The group, belonging to the Innovative Farmers network, have been using this combination to see if it could improve soil biology, yields and phosphate availability.
The first results revealed that leaf phosphate concentration on samples of rye grass were 20% higher after being treated with co-composted rock phosphate and manure.
The results motivated the group to continue their research into both 2018 and 2019 harvests.
Despite positive indications, wheat plots proved to be statistically insignificant, and as a result, the plan is to repeat the experiment on a larger scale in the hope of enhanced results over an extended two-year period.
Innovative Farmers is part of the Duchy Future Farming Programme, a network funded by the Prince of Wales’ Charitable Foundation.
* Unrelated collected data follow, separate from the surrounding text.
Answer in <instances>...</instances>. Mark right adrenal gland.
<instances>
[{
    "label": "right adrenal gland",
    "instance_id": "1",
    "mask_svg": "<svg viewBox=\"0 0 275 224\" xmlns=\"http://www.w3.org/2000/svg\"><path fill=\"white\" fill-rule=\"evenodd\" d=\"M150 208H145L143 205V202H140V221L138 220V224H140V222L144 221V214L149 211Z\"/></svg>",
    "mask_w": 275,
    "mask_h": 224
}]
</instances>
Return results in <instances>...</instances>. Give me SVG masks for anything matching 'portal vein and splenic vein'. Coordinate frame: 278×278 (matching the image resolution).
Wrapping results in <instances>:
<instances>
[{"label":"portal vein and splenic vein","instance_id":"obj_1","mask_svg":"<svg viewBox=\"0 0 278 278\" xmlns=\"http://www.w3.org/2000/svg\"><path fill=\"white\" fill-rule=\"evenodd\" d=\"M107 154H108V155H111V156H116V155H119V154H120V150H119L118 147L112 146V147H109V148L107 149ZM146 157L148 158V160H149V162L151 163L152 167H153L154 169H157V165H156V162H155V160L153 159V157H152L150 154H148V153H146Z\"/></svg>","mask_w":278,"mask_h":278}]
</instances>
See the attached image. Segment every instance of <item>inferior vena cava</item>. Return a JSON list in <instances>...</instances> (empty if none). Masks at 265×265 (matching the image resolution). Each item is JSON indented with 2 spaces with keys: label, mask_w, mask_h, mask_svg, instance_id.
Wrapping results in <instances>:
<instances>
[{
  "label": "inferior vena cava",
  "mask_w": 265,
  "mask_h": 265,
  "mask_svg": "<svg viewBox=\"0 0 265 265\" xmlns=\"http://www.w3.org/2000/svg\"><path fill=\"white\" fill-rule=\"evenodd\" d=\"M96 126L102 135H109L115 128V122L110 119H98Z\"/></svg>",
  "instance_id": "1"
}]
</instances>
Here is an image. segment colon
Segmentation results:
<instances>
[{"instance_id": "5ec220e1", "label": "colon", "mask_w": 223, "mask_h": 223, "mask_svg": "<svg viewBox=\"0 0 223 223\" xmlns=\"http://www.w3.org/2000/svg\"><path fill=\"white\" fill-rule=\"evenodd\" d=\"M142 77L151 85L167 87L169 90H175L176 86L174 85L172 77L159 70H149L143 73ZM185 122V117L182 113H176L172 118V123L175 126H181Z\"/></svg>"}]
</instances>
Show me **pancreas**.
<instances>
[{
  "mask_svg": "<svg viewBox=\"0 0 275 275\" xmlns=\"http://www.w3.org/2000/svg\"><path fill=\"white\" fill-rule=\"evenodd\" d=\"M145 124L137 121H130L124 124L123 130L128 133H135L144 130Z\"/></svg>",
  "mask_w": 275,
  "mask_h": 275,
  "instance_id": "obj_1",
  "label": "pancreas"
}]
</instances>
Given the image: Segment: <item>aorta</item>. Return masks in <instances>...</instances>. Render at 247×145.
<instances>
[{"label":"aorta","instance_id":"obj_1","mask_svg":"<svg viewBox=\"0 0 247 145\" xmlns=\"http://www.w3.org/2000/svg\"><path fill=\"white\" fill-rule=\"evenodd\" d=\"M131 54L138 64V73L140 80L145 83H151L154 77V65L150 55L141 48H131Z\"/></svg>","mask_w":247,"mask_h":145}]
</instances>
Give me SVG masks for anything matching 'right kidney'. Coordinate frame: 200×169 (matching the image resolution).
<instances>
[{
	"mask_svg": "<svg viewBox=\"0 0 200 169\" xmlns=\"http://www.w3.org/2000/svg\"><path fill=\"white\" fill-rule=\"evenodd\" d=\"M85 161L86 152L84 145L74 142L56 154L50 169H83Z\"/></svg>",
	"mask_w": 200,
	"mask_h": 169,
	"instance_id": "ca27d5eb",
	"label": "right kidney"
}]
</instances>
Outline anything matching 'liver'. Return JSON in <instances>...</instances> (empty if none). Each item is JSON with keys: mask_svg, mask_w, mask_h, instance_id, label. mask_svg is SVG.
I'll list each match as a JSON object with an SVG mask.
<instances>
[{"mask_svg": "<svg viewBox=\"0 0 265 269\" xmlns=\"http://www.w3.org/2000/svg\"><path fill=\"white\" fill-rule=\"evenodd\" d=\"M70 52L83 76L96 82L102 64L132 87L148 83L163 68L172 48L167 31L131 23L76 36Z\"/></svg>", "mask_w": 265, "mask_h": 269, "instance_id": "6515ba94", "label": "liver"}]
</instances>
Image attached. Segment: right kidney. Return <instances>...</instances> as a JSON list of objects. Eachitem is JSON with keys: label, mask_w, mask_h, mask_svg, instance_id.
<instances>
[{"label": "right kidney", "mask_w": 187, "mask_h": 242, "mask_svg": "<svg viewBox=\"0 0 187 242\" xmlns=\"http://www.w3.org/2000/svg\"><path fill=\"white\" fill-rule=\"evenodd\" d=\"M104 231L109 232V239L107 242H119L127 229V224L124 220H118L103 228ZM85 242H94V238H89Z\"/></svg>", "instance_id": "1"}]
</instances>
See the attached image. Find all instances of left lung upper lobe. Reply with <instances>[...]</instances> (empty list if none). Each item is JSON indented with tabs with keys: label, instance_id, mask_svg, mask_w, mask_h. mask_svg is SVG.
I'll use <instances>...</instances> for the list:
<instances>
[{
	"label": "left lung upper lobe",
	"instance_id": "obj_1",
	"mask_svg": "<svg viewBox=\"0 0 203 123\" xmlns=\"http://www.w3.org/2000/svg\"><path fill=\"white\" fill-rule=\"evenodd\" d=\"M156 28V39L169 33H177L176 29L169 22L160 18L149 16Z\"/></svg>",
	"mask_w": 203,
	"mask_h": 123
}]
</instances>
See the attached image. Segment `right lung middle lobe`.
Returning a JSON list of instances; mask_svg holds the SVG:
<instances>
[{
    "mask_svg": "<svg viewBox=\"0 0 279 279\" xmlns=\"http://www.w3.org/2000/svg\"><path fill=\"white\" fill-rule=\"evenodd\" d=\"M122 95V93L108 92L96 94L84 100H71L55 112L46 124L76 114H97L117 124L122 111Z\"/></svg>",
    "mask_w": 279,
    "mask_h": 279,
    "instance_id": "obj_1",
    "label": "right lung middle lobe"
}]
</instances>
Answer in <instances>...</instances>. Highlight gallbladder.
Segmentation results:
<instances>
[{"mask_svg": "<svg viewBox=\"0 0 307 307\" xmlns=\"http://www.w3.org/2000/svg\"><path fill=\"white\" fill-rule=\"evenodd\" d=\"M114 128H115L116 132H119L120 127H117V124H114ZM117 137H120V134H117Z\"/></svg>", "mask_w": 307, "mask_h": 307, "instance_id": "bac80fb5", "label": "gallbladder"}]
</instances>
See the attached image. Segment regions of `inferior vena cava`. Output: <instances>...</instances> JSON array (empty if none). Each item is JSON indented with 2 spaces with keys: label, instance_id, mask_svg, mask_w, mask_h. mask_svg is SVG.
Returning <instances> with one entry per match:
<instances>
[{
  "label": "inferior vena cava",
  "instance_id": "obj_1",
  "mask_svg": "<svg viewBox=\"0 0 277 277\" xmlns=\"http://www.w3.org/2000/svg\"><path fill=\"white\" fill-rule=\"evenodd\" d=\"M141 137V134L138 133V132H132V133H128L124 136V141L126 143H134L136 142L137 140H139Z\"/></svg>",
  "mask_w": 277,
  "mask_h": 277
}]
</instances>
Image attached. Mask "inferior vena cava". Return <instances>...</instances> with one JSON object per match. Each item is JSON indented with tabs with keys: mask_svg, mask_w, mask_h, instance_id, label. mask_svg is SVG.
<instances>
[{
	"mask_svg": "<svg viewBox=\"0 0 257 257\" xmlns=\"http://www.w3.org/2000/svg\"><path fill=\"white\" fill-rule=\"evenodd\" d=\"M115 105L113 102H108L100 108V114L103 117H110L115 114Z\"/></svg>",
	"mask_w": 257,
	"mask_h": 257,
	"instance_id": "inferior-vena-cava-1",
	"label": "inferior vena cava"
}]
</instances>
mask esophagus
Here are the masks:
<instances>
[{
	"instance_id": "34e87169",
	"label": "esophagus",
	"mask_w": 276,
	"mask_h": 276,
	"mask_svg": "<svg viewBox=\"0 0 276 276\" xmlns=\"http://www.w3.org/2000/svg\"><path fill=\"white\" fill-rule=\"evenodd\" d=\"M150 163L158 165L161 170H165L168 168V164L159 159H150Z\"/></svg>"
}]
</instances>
Since it was established in 2012, more than 1,000 farmers have taken part in field labs.
One of the participating farmers and group coordinator Adrian Hares from Wiltshire said he is optimistic that extending their research should be advantageous.
“We’re really pleased with the results and we’re confident that we can repeat and improve in the next year of research,” he added.
John Hammond from the University of Reading, who is collaborating with the group said the results suggest that co-composting can increase phosphate availability to the crop, especially on alkaline soils.
“Co-composting for a minimum of four months and then ‘little and often’ appears to have the best results, so we can use this to inform our trials going forward,” said Dr Hammond.